Transcribed page contents
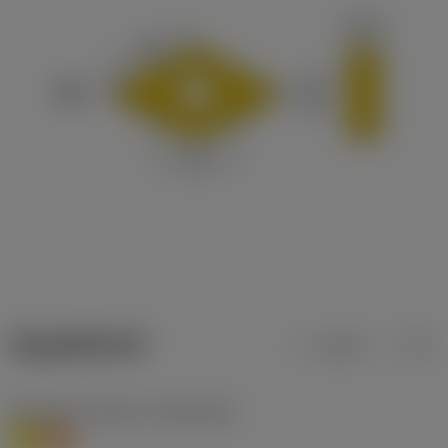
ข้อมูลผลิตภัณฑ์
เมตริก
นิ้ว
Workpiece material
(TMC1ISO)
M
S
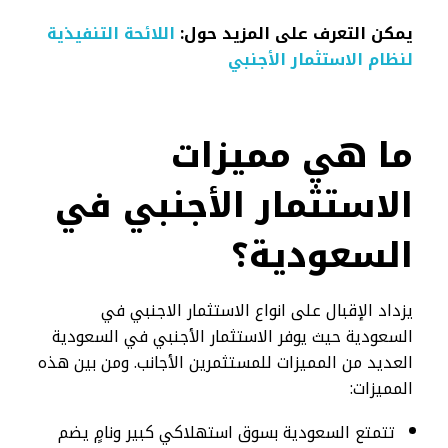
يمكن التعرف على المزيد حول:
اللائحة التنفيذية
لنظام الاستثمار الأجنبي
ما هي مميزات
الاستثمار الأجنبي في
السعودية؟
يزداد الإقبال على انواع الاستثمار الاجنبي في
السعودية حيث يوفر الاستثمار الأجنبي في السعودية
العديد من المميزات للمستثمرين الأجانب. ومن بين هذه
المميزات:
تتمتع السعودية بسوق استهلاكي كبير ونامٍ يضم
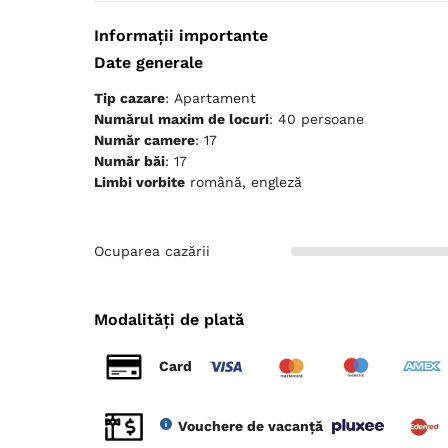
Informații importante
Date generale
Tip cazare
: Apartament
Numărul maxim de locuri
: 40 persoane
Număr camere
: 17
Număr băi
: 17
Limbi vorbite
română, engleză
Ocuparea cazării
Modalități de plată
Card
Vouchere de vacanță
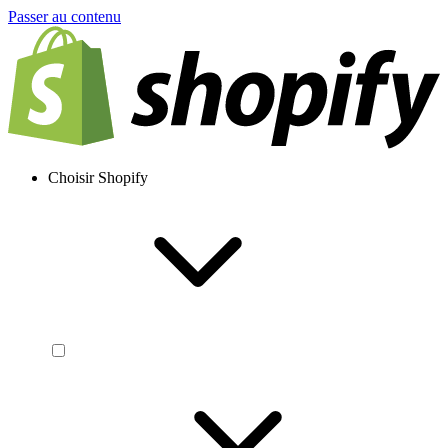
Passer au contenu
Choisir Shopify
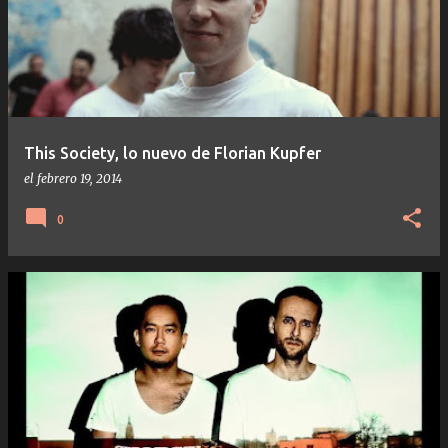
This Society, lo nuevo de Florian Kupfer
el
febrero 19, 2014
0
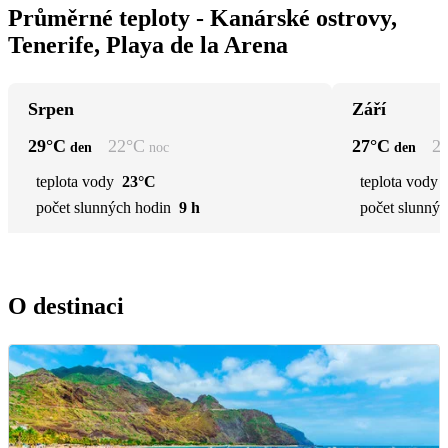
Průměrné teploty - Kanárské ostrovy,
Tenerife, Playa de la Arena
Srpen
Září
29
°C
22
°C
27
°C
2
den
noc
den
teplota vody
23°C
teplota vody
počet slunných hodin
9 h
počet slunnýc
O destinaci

---

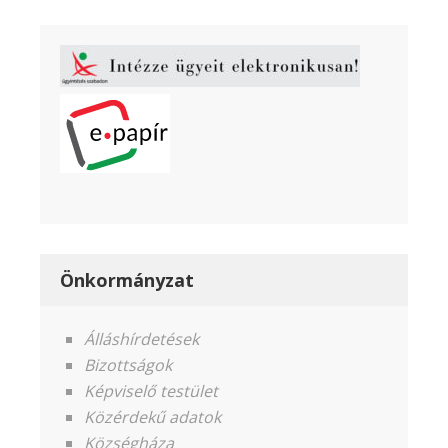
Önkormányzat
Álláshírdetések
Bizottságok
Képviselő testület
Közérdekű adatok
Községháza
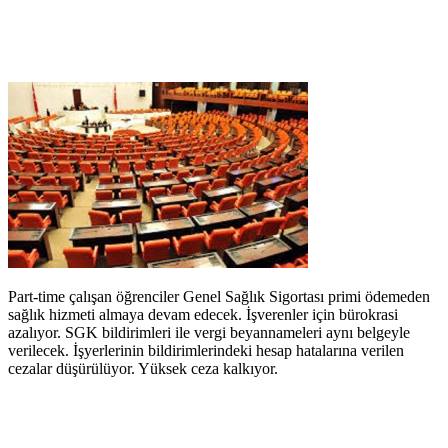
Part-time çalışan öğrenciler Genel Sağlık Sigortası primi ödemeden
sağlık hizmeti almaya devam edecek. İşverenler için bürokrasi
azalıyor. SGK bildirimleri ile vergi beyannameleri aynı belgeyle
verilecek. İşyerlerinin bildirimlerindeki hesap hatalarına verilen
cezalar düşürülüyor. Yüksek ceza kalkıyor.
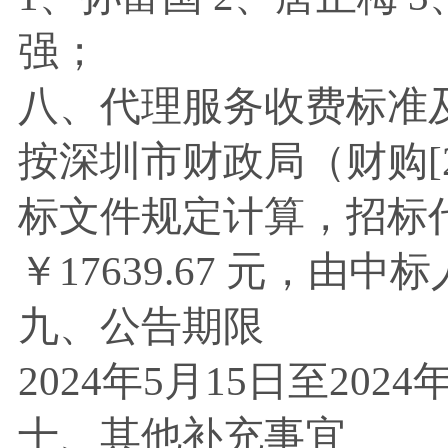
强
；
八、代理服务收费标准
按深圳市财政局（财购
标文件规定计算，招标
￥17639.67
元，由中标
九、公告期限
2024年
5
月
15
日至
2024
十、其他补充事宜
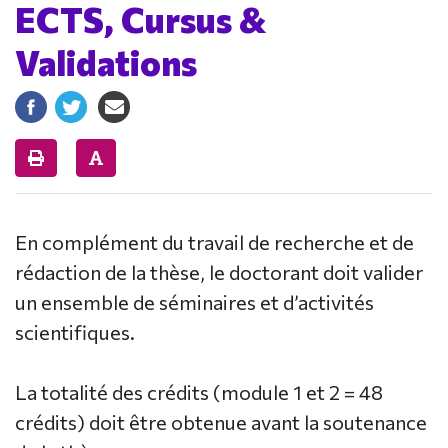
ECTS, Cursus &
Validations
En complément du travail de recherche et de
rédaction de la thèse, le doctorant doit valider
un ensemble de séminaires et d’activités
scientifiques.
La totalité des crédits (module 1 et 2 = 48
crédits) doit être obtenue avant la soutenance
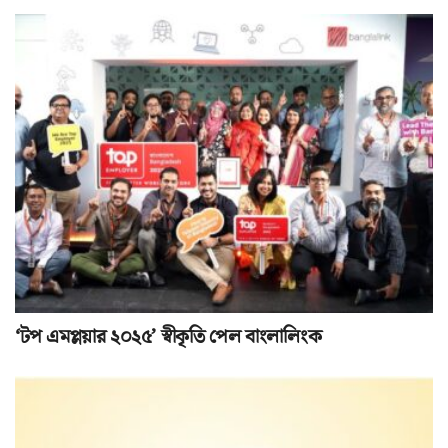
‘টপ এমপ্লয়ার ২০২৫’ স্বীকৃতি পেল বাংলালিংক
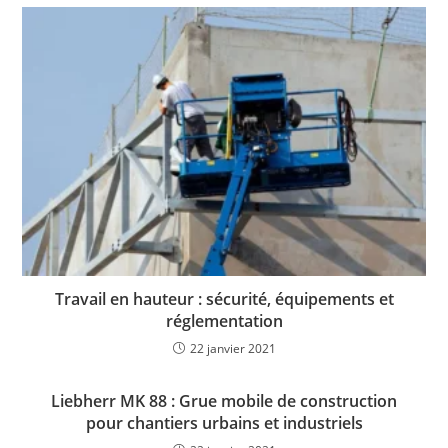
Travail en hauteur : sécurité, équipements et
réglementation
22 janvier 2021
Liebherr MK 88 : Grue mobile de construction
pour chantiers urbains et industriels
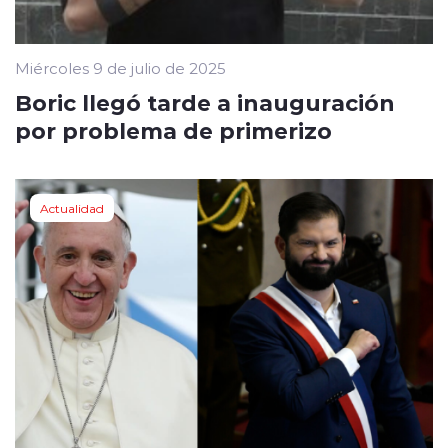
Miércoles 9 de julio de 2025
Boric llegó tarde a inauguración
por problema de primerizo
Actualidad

**Directions for this task**: Give the number of lines in the entries above that contain the string "المميزات", and nothing more.

**Response area**: 2